Sarah Lacy: There is no shortage of ways to stay in touch, digitally. What was the hole you saw in the market?

Chris Hulls: There were really two origins here, and they tie together. The initial idea was emergency focused. Katrina was the inspiration. We wanted a way to connect families in big emergencies. The government spent billions on Ready.gov, and all it was was a PDF form you could download and fill out. It wasn’t technology. But this was 2005 or so, and I wasn’t ready to start a company.

The idea then turned into an SMS-based system to send texts out to everyone in your family. In 2008, we entered an Android developer challenge, and our prototype ended up winning it. What we quickly realized was the practicality of the idea. There wasn’t a service out there for the closest five to six people in your life. A lot of people had built family networks, but they were Facebook-like in their functionality.

There are different things you want to do when you are in touch with someone every day. You aren’t as into sharing photos. You want to know if they’re on their way home from work. “Where are you?” is literally the most common text message ever sent.
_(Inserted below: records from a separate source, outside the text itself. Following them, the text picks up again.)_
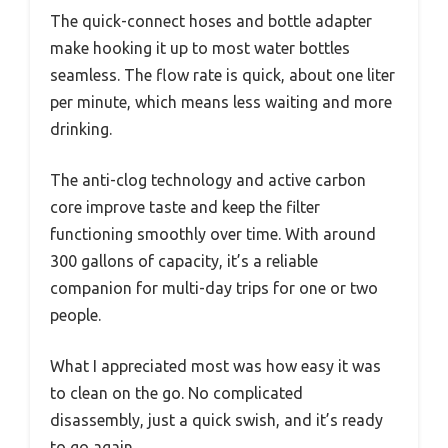
The quick-connect hoses and bottle adapter
make hooking it up to most water bottles
seamless. The flow rate is quick, about one liter
per minute, which means less waiting and more
drinking.
The anti-clog technology and active carbon
core improve taste and keep the filter
functioning smoothly over time. With around
300 gallons of capacity, it’s a reliable
companion for multi-day trips for one or two
people.
What I appreciated most was how easy it was
to clean on the go. No complicated
disassembly, just a quick swish, and it’s ready
to go again.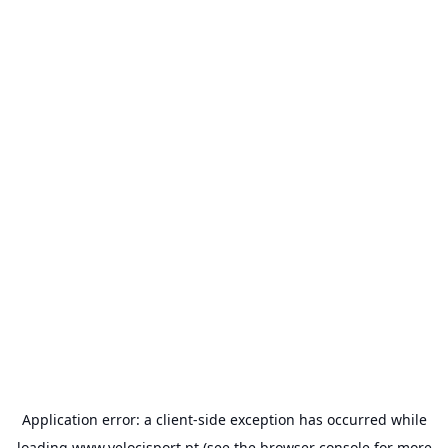
Application error: a
client
-side exception has occurred while
loading
www.velocisport.pt
(see the
browser console
for more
You never need it anymore.

Were you aware of a creepy factor?

Yes, that’s been one of the biggest challenges. We think it’s going away as location sharing apps become more common. A lot of people say, “I trust my spouse” or “I have good kids and want to give them freedom. Why would I use this?”

I usually explain that you are probably leveraging location information anyway through other apps. And you can turn it off whenever you want — both ways. I think you can use Life360 to give kids more freedom. You can give them a later curfew, because you know where they are.

One thing we encourage is to try it with your spouse first and see if you think it’s creepy in practice. A lot of apps have a hard time retaining users. The challenge for us is activating users. It’s a really big hurdle, but once you overcome it, you tend to be a user for life.

When you talk about this becoming the norm, it reminds me of how people talk about pre-nups. They used to be highly offensive, and now they are pretty common if you are wealthy or successful. Do you see location becoming similar? 

Like pre-nups, it depends on the verbiage you use. If you say “I want to track you” the walls are instantly up. If you say “I’m always texting to ask where you are, and you find it annoying. Let’s try this instead,” the framing makes the problem go away.

I think it’s different than a pre-nup though, because no one sees it as a positive thing. Live360 isn’t a necessary evil; people who use it really do view it in a positive way. We are making their live easier. They don’t have to actively keep tabs on anyone.

You recently launched a new feature to broaden it, called Circles. How has that gone? 

We launched Circles in response to people using the app with their families, but who wanted to bring others into the fold. Baby-sitters and nannies are the most common use case. Parents want to know whether the kids are at the park or at home, and now they can see that all the time. You can have one group for extended family, for a little league team, and can pause a whole group at the same time. It was a way to let power users bring others into the app without diluting the core of what we do.

What are your biggest concerns? 

We are a chronically misunderstood company. But I would mortgage my future and my life on the belief that in the future, everyone will have some location-sharing app for their family. We are finally seeing people say, “I get it now.”

Did you launch too early?

We were one of the earliest Android apps. That was a good thing and a bad thing. For three years, we didn’t have any users. We needed smart phones to have deeper penetration and younger kids to have phones. A big part was also the tracking stigma.

What are some things you did to overcome that stigma?

We call ourselves a “family locator” not a tracking app, and our colors are warm tones like hot pink and fuscia. We describe it and design around a warm, female-oriented focus. Other tracking apps have things like satellites in their logos or heavy colors. They are more security focused. We want it to be a more positive thing we are doing for families versus preventing a negative.

Also, you have to make the controls two-way. Other apps allow whoever owns the account to be able to see anyone. With us, anyone in the family can pause sharing whenever they want. The biggest feature request is from people who want us to lock down their kids’ phones or get instant notifications when sharing is turned off, but we just don’t do that. We want to be friendly to everyone in the family.

Do you think Circles is the future to growth?

We don’t expect most people to use it, but there’s been a lot of interesting feedback. Divorced families are one of the biggest use cases. People use it for school groups, if they are chaperoning a field trip.

One of the most unexpected use cases was brought to our attention by the DEA. They were interested in getting our data, because drug lords were using circles to track their mules. I was a little nervous about helping them, but it was really fascinating nonetheless that people were using it that way in some hot spot in South America. I’m a big “Breaking Bad” fan.

What are you going to do product-wise from here. Is this it?

Group calendars is a big suggestion. We’re also looking at what we can do as part of smart cars and smart homes. We can provide data on where the family is. Imagine if you can get in your car and say “Drive to my husband,” instead of entering coordinates into a GPS, or your door locking when your family is all out of the house. We have the platform to enable all of that.